Pennsylvania Academy of the Fine Arts, Philadelphia

“Virgins, Soldiers, Angels and Saints: Violet Oakley’s Religious Art from the PAFA Collection,” celebrating the acquisition of The Wise and Foolish Virgins, stained-glass lancet windows by Oakley (1874–1961), and Saint Cornelius and the Angel, by Tiffany Studios. April 12– July 11, 2010.
 

Portland Museum of Art, Portland, Maine

“Winslow Homer and the Poetics of Space,” with twenty works, considering the formal qualities of a painter sometimes prized as a chronicler of Americana.
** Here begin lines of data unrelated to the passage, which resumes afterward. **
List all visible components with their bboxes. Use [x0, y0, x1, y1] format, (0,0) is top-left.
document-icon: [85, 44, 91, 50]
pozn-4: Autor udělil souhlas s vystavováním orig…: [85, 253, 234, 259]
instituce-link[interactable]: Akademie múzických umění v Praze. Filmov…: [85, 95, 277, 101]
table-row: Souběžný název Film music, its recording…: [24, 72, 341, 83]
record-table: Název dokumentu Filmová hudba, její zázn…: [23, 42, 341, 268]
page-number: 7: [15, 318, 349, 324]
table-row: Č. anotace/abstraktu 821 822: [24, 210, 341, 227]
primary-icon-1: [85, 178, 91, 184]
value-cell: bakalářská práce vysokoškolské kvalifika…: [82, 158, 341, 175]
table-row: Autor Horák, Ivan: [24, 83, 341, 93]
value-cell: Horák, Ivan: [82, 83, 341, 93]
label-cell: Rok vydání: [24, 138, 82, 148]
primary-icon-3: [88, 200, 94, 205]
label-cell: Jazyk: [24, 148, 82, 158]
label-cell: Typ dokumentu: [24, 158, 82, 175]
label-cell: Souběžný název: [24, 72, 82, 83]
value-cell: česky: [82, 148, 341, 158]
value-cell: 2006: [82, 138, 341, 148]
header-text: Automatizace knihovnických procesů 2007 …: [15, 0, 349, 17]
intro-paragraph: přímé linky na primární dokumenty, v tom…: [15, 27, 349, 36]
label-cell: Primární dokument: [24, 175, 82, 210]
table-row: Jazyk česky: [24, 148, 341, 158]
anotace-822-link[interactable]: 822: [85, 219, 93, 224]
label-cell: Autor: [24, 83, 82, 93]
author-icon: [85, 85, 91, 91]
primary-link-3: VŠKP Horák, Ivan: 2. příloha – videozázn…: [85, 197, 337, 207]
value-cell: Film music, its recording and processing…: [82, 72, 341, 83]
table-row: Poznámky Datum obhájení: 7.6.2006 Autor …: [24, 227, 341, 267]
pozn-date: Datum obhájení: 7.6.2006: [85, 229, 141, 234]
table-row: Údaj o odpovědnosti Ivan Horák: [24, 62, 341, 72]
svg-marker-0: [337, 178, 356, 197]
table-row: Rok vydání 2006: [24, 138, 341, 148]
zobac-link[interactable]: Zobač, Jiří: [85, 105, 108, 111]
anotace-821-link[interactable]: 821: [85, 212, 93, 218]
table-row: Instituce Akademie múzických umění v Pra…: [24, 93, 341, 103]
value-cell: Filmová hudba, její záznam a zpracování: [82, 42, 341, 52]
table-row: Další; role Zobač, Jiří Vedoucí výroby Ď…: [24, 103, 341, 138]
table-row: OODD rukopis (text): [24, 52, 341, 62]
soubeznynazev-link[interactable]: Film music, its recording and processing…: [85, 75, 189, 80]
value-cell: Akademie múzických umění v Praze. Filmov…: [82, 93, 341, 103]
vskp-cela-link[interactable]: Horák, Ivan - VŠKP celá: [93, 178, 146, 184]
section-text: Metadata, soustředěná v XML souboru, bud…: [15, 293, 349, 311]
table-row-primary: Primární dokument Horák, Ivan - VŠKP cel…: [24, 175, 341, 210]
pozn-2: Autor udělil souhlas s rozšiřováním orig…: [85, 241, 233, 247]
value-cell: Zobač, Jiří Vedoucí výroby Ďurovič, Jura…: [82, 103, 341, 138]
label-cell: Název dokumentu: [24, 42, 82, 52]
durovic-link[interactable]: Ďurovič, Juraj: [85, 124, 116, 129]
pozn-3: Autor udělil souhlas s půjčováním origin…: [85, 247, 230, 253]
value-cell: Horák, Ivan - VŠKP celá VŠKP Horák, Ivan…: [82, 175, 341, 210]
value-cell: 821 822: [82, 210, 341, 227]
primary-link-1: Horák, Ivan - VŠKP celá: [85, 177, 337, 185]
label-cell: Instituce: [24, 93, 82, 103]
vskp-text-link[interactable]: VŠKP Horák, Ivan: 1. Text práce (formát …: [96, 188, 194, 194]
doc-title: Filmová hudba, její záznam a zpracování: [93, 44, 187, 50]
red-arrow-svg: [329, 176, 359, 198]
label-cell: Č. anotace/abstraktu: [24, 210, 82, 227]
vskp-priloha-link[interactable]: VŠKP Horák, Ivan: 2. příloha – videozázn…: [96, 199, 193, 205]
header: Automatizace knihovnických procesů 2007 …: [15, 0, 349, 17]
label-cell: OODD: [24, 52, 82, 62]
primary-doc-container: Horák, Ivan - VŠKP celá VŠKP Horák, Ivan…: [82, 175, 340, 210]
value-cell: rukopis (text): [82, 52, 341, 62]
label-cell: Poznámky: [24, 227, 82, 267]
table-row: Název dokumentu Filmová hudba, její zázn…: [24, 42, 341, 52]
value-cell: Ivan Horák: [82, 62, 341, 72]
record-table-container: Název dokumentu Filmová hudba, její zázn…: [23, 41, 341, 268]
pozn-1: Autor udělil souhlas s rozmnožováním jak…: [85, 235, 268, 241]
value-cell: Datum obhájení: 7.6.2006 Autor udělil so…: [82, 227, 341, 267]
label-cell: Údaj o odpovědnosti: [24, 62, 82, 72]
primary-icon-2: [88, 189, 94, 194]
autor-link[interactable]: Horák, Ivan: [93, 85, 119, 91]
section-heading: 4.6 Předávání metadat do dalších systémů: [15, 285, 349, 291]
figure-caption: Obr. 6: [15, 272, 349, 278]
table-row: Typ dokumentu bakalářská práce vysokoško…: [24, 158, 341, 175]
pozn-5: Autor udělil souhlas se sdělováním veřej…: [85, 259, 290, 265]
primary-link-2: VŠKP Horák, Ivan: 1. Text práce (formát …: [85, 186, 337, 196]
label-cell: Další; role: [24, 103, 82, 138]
June 5–September 6, 2010.
 

Sheldon Museum of Art, Lincoln, Nebraska

“Voyage to Italia: Americans in Italy in the Nineteenth Century,” examining the influence of Italy’s ateliers, monuments and landscapes, with works by Thomas Crawford, Frank Duvenek, Edward Lear (expanding the scope to some British artists) and the pioneer photographer William Fox Talbot. May 7– September 5, 2010.
 

Sterling and Francine Clark Art Institute, Williamstown, Massachusetts

“Picasso Looks at Degas,” pairings and groups of works exploring the modernist’s debt to the most classical of the Impressionists. June 13–September 12, 2010.
 

The Drawing Center, New York City

“Dorothea Tanning: Early Designs for the Stage,” twenty costume designs, created in collaboration with George Balanchine for ballets from his avant-garde picturesque phase. Tanning played an important role in the international Surrealist movement, and her delicately disturbing drawings are intriguing works in their own right. April 23– July 23, 2010.
 

Virginia Museum of Fine Arts, Richmond, Virginia

“American Art from the McGlothlin Collection,” seventy works from an important promised gift, include paintings by Bellows, Cassatt, Chase, Hassam, Homer, Sargent and Whistler, among others. May 1– July 18, 2010.
 
“Tiffany: Color and Light,” an important show of 180 objects from collections in North America, Europe and Russia, including eight newly restored windows. May 29–August 15, 2010.
 

Yale Center for British Art, New Haven, Connecticut

“Seeing Double: Portraits, Copies and Exhibitions in 1820s London,” a close examination of John Scarlett Davis’s Interior of the British Institution (1829), illuminating the taste and installation style of the period. June 24–September 19, 2010.